╭─ Material to process

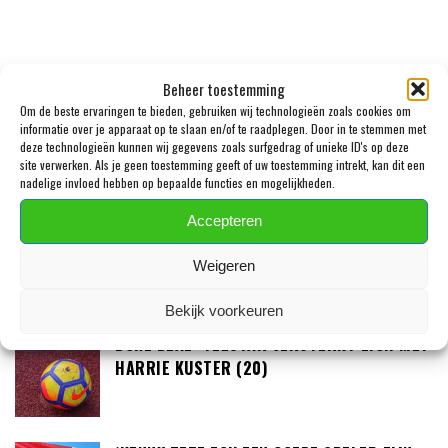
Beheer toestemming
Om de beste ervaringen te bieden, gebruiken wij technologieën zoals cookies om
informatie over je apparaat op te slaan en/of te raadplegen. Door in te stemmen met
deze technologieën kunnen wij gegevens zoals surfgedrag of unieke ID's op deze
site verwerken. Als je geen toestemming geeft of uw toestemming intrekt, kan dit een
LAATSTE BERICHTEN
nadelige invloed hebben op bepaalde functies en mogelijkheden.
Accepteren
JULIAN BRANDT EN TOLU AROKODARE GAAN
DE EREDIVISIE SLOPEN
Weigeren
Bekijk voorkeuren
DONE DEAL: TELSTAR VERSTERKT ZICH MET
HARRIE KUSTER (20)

╰─

= Exercise prompt =
Copy out every line from the material above in which the word "zoals" appears.

= Task answer =
Om de beste ervaringen te bieden, gebruiken wij technologieën zoals cookies om
deze technologieën kunnen wij gegevens zoals surfgedrag of unieke ID's op deze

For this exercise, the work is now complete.